4.4 Model Limitations and Future Work

A primary limitation of this work is that we do not identify areas of the parameter space which are relevant for specific occupations (within-workplace transmission and spatial structure) or pathogens (heterogeneity in infectiousness and susceptibility). This process would allow consideration of both stochastic and parametric uncertainty. Subsequently, the model could be validated with empirical observations for various occupations.

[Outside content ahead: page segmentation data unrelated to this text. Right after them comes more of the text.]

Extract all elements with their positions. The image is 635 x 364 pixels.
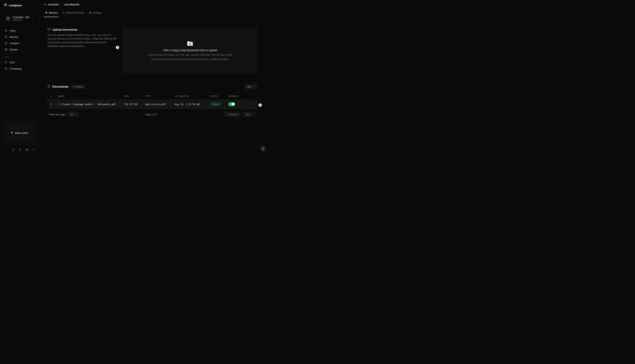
upload-desc: You can upload multiple documents (e.g. … (48, 33, 117, 48)
sidebar-item-analytics[interactable]: Analytics (3, 40, 36, 46)
watch-demo-label: Watch demo (15, 132, 28, 134)
package-icon[interactable] (33, 148, 35, 152)
sidebar-item-explore[interactable]: Explore (3, 46, 36, 53)
command-icon: ⌘ (262, 147, 264, 150)
pipes-icon (5, 29, 8, 32)
drop-sub-2: Maximum 1 documents allowed at a time fo… (151, 58, 229, 60)
settings-tab-icon (89, 12, 92, 14)
svg-point-2 (6, 36, 7, 38)
svg-point-13 (251, 103, 251, 103)
view-label: View (247, 86, 252, 88)
cell-enabled (229, 102, 247, 106)
sidebar-item-memory[interactable]: Memory (3, 34, 36, 40)
upload-dropzone[interactable]: Click or drag & drop documents here to u… (123, 28, 257, 73)
chevron-right-icon (252, 113, 253, 116)
memory-icon (5, 36, 8, 38)
sidebar-item-label: Analytics (10, 42, 19, 45)
workspace-avatar (5, 15, 11, 22)
svg-rect-0 (5, 30, 7, 31)
view-button[interactable]: View (244, 84, 257, 89)
tab-settings[interactable]: Settings (88, 9, 102, 17)
sidebar-item-docs[interactable]: Docs (3, 59, 36, 66)
watch-demo-card[interactable]: Watch demo (3, 121, 37, 144)
annotation-1: 1 (116, 46, 119, 49)
explore-icon (5, 48, 8, 51)
chevron-down-icon (253, 86, 255, 88)
cloud-upload-icon (187, 40, 193, 47)
svg-point-10 (45, 12, 47, 14)
sidebar-item-label: Changelog (10, 67, 21, 70)
svg-point-14 (251, 104, 251, 104)
cell-size: 302.97 KB (124, 103, 145, 106)
documents-title: Documents (52, 85, 69, 88)
github-icon[interactable] (12, 148, 15, 152)
annotation-2: 2 (259, 104, 262, 107)
svg-rect-9 (33, 149, 35, 150)
cell-uploaded: Aug 30, 1:32:58 AM (175, 103, 210, 106)
x-twitter-icon[interactable] (19, 148, 21, 152)
upload-info: Upload documents You can upload multiple… (48, 28, 117, 73)
topbar: examples / rag-wikipedia (39, 0, 270, 9)
breadcrumb-a[interactable]: examples (48, 3, 59, 6)
tab-memory[interactable]: Memory (44, 9, 58, 17)
nav-heading-learn: Learn (3, 53, 36, 59)
page-indicator: Page 1 of 1 (79, 113, 224, 116)
svg-point-12 (90, 12, 90, 13)
col-uploaded: UPLOADED AT (175, 95, 210, 97)
col-size: SIZE (124, 95, 145, 97)
tab-retrieval-testing[interactable]: Retrieval Testing (62, 9, 85, 17)
upload-title: Upload documents (52, 28, 77, 31)
svg-rect-6 (5, 50, 6, 50)
sidebar-footer (0, 148, 39, 155)
sidebar-item-label: Docs (10, 61, 15, 64)
changelog-icon (5, 67, 8, 70)
cell-status: Ready (210, 102, 229, 106)
pagination: Rows per page 10 Page 1 of 1 Previous Ne… (48, 109, 257, 117)
cell-num: 1 (50, 103, 58, 106)
tabs: Memory Retrieval Testing Settings (39, 9, 270, 17)
col-type: TYPE (145, 95, 175, 97)
col-enabled: ENABLED (229, 95, 247, 97)
refresh-button[interactable]: Refresh (71, 85, 85, 89)
toggle-knob (232, 103, 235, 106)
chevron-left-icon (226, 113, 228, 116)
chevron-up-down-icon (32, 17, 34, 20)
svg-rect-7 (6, 50, 7, 50)
col-status: STATUS (210, 95, 229, 97)
status-dot-icon (44, 4, 46, 5)
sidebar-item-label: Memory (10, 36, 18, 38)
cell-name: Claude (language model) - Wikipedia.pdf (58, 103, 124, 106)
rows-value: 10 (70, 113, 73, 116)
prev-button[interactable]: Previous (224, 112, 241, 117)
workspace-switcher[interactable]: Examples Pro examples (3, 14, 36, 23)
enabled-toggle[interactable] (229, 102, 235, 106)
nav-main: Pipes Memory Analytics Explore Learn Doc… (0, 25, 39, 72)
drop-title: Click or drag & drop documents here to u… (163, 49, 217, 52)
workspace-slug: examples (13, 19, 30, 21)
breadcrumb-b[interactable]: rag-wikipedia (64, 3, 79, 6)
docs-icon (5, 61, 8, 64)
col-num: # (50, 95, 58, 97)
refresh-icon (73, 86, 75, 88)
refresh-label: Refresh (76, 86, 83, 88)
tab-label: Retrieval Testing (66, 11, 84, 14)
svg-point-15 (251, 104, 251, 105)
play-icon (11, 132, 13, 134)
row-menu-button[interactable] (247, 103, 254, 106)
col-name: NAME (58, 95, 124, 97)
brand-logo[interactable]: Langbase (4, 3, 35, 7)
table-row[interactable]: 1 Claude (language model) - Wikipedia.pd… (48, 100, 257, 109)
svg-rect-5 (6, 48, 7, 49)
next-button[interactable]: Next (243, 112, 256, 117)
breadcrumb-sep: / (61, 3, 62, 6)
drop-sub-1: Supported document types: .txt, .md, .pd… (148, 54, 232, 56)
sidebar-item-label: Pipes (10, 29, 16, 32)
sidebar-item-pipes[interactable]: Pipes (3, 28, 36, 34)
sidebar-item-changelog[interactable]: Changelog (3, 66, 36, 72)
discord-icon[interactable] (26, 148, 28, 152)
svg-point-11 (46, 12, 47, 13)
brand-name: Langbase (9, 4, 22, 7)
pro-badge: Pro (25, 16, 30, 18)
command-palette-button[interactable]: ⌘ (260, 145, 267, 152)
rows-per-page-select[interactable]: 10 (68, 112, 79, 117)
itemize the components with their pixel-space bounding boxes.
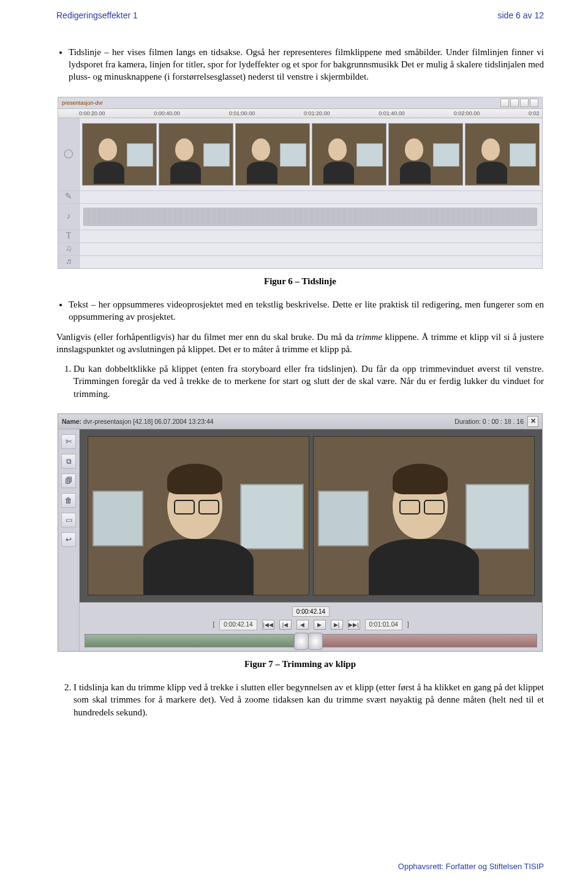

Predictions for workplace transmission of SARS-CoV-2 might be possible in this regard, as data are available on community transmission (Elson et al. 2021; Chen et al. 2021), workplace cases (Southall et al. 2021; Stringhini et al. 2021; Appleby 2021), susceptibility (Gomes et al. 2021, 2022) and infectiousness (Illingworth et al. 2021). We based our analyses around the coefficient of variation of the cumulative number of recovered individuals at the final time step. How uncertainty in transmission dynamics changes through time is also likely to be of interest (i.e. when should testing be implemented?), particularly for scenarios where a bimodal outbreak size distribution is predicted. However, although the coefficient of variation can be calculated for each time step, it does not give any information regarding the shape of the epidemic curve, only the variation across individual simulations.

5 Conclusion

The detail required to accurately capture uncertainty depends on the strength of community and workplace transmission, workforce size, spatial heterogeneity and individual heterogeneity. Additionally, we have identified areas of the parameter spaces where the coefficient of variation is not a reliable measure of outbreak size uncertainty. Future mathematical models intended to inform workplace policies should carefully consider the transmission conditions and biological details of the pathogen before communicating predicted uncertainty to policy makers.